SPDX-License-Identifier: Apache-2.0
-->
# Inference Profiles
IniClaw ships with an inference profile defined in `blueprint.yaml`.
The profile configures an OpenShell inference provider and model route.
The agent inside the sandbox uses whichever model is active.
Inference requests are routed transparently through the OpenShell gateway.
## Profile Summary
| Profile | Provider | Model | Endpoint | Use Case |
|---|---|---|---|---|
| `default` | NVIDIA cloud | `nvidia/nemotron-3-super-120b-a12b` | `integrate.api.nvidia.com` | Production.
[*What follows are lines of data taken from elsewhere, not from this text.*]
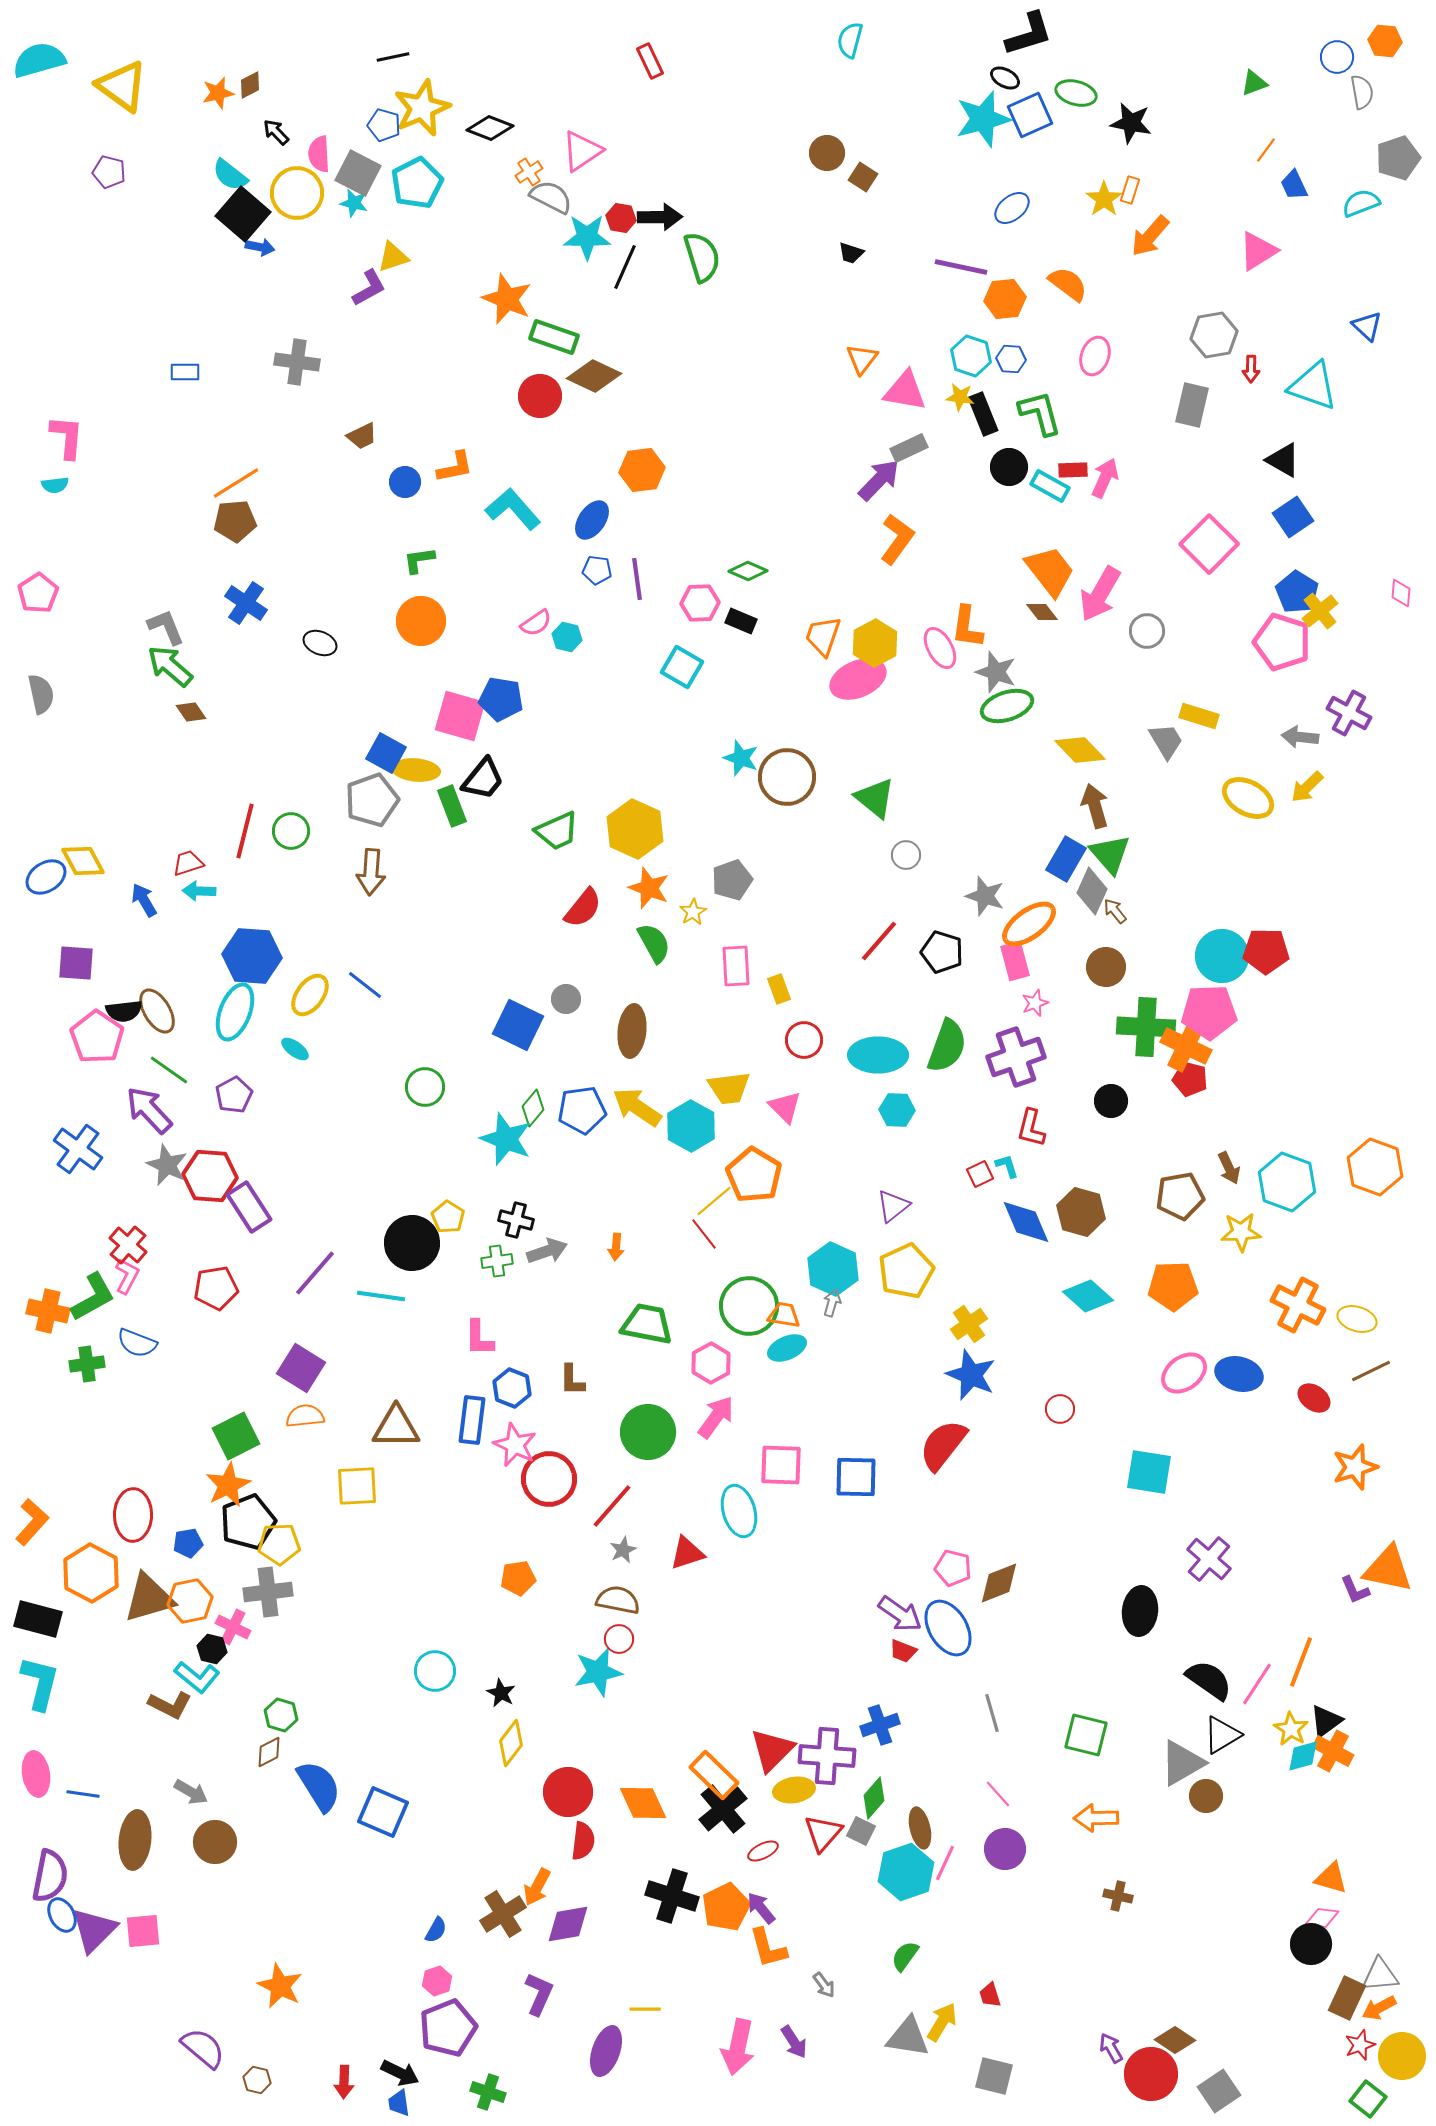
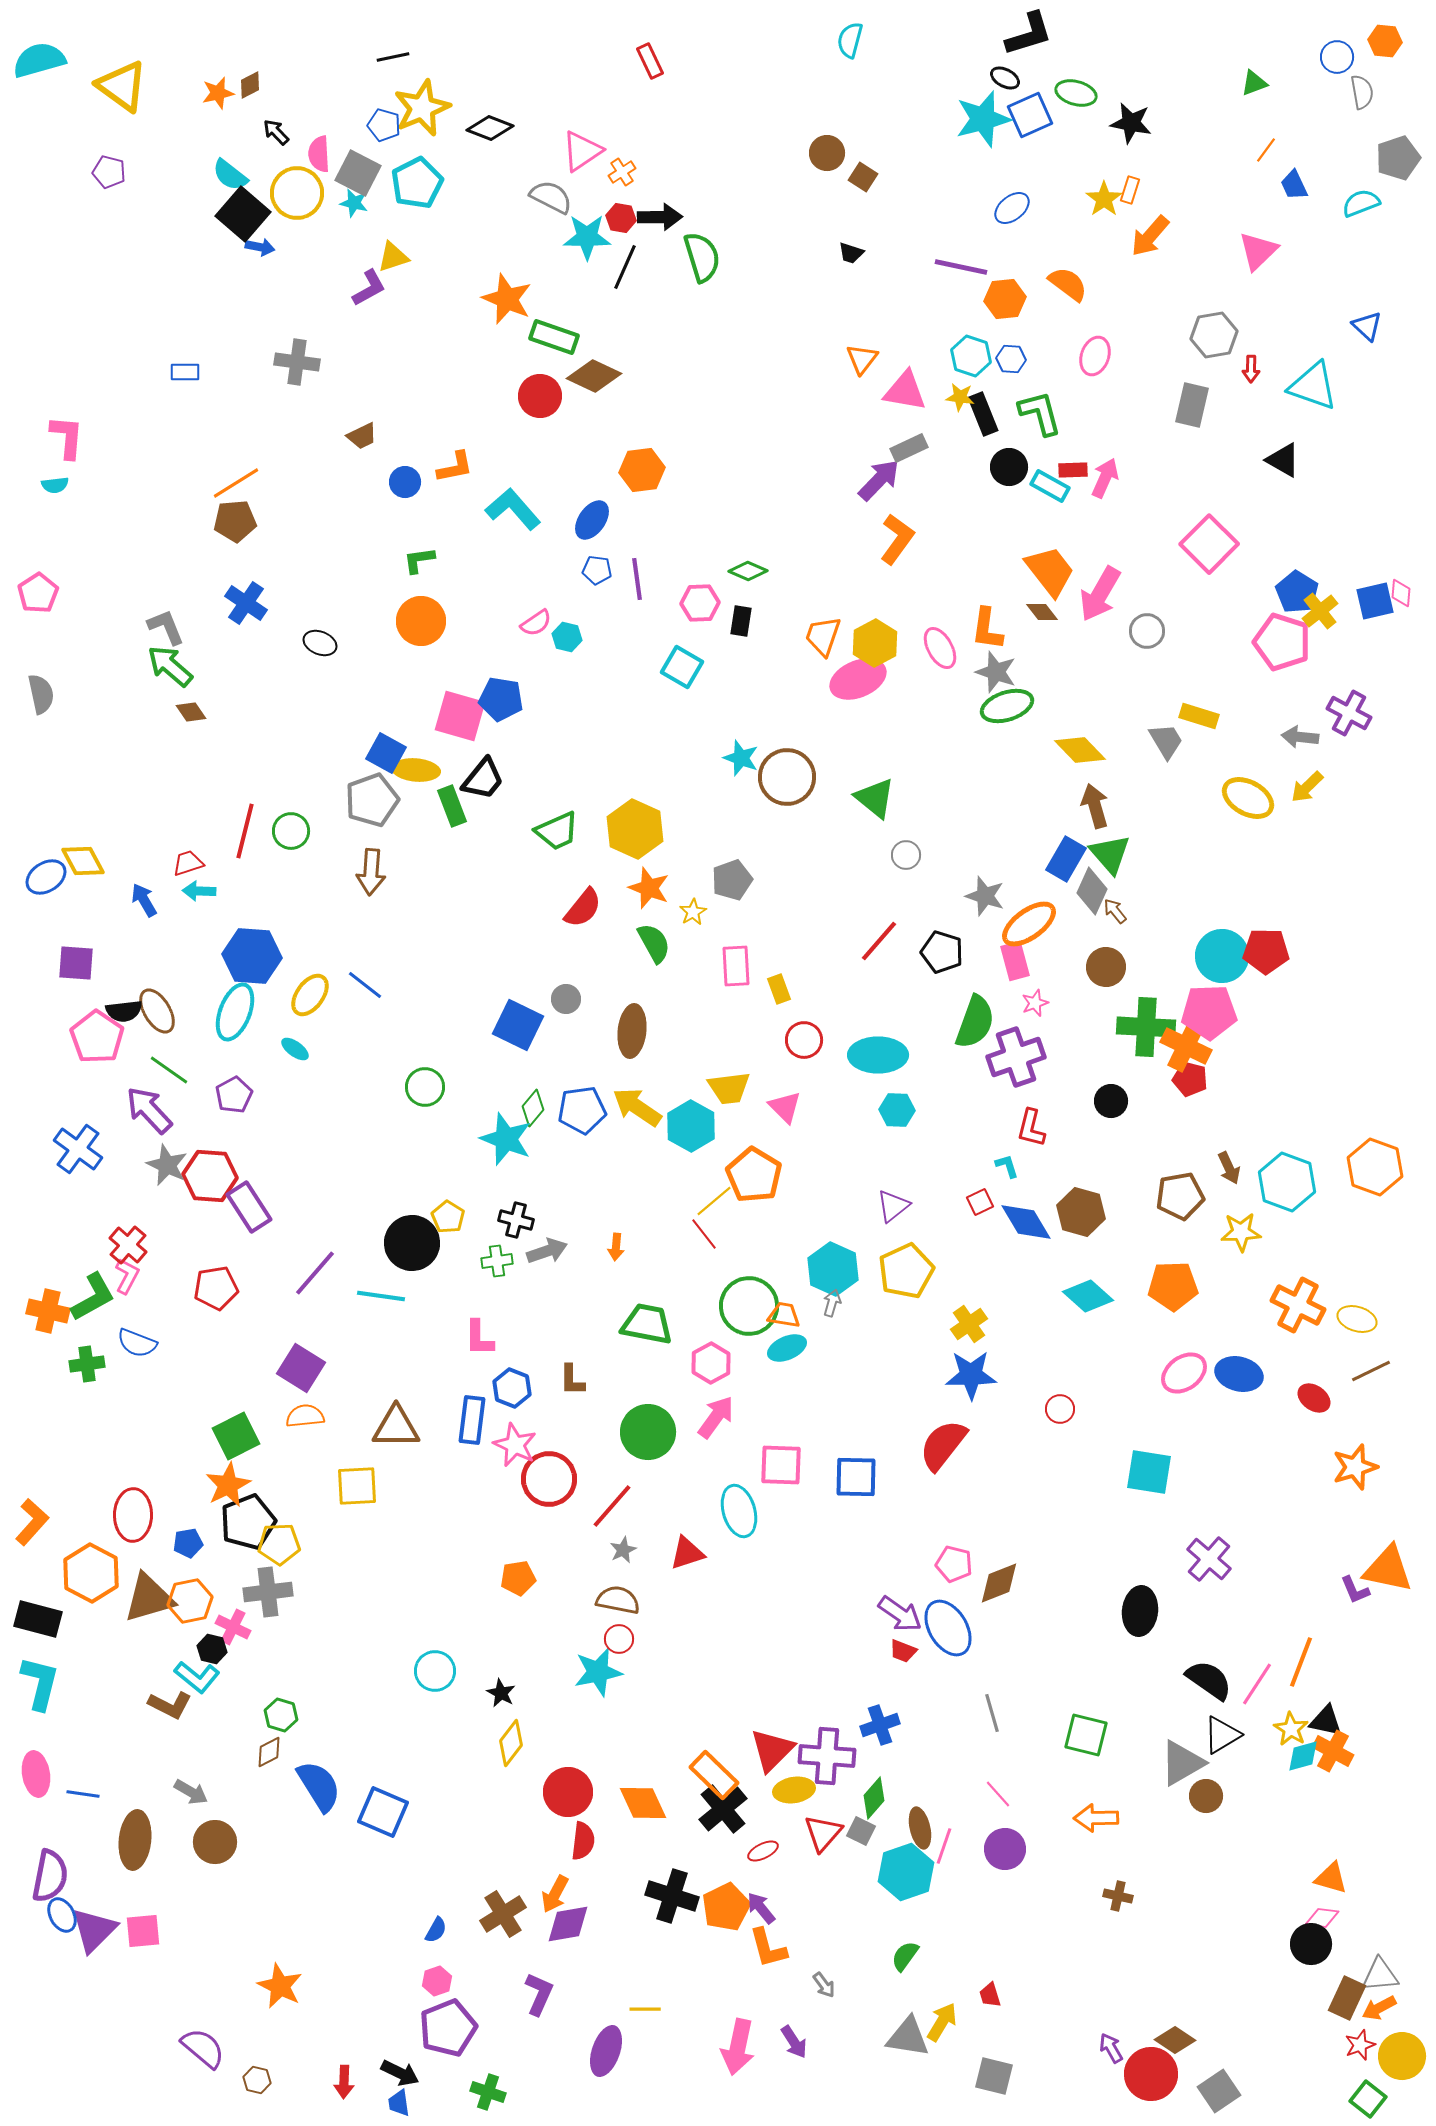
orange cross at (529, 172): moved 93 px right
pink triangle at (1258, 251): rotated 12 degrees counterclockwise
blue square at (1293, 517): moved 82 px right, 84 px down; rotated 21 degrees clockwise
black rectangle at (741, 621): rotated 76 degrees clockwise
orange L-shape at (967, 627): moved 20 px right, 2 px down
green semicircle at (947, 1046): moved 28 px right, 24 px up
red square at (980, 1174): moved 28 px down
blue diamond at (1026, 1222): rotated 8 degrees counterclockwise
blue star at (971, 1375): rotated 24 degrees counterclockwise
pink pentagon at (953, 1568): moved 1 px right, 4 px up
black triangle at (1326, 1721): rotated 48 degrees clockwise
pink line at (945, 1863): moved 1 px left, 17 px up; rotated 6 degrees counterclockwise
orange arrow at (537, 1887): moved 18 px right, 7 px down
Requires an NVIDIA API key. |
## Available Models
The `nvidia-nim` provider registers the following models from [build.nvidia.com](https://build.nvidia.com):
| Model ID | Label | Context Window | Max Output |
|---|---|---|---|
| `nvidia/nemotron-3-super-120b-a12b` | Nemotron 3 Super 120B | 131,072 | 8,192 |
| `nvidia/llama-3.1-nemotron-ultra-253b-v1` | Nemotron Ultra 253B | 131,072 | 4,096 |
| `nvidia/llama-3.3-nemotron-super-49b-v1.5` | Nemotron Super 49B v1.5 | 131,072 | 4,096 |
| `nvidia/nemotron-3-nano-30b-a3b` | Nemotron 3 Nano 30B | 131,072 | 4,096 |
The default profile uses Nemotron 3 Super 120B.
You can switch to any model in the catalog at runtime.
## `default` -- NVIDIA Cloud
The default profile routes inference to NVIDIA's hosted API through [build.nvidia.com](https://build.nvidia.com).
- **Provider type:** `nvidia`
- **Endpoint:** `https://integrate.api.nvidia.com/v1`
- **Model:** `nvidia/nemotron-3-super-120b-a12b`
- **Credential:** `NVIDIA_API_KEY` environment variable
Get an API key from [build.nvidia.com](https://build.nvidia.com).
The `iniclaw onboard` command prompts for this key and stores it in `~/.iniclaw/credentials.json`.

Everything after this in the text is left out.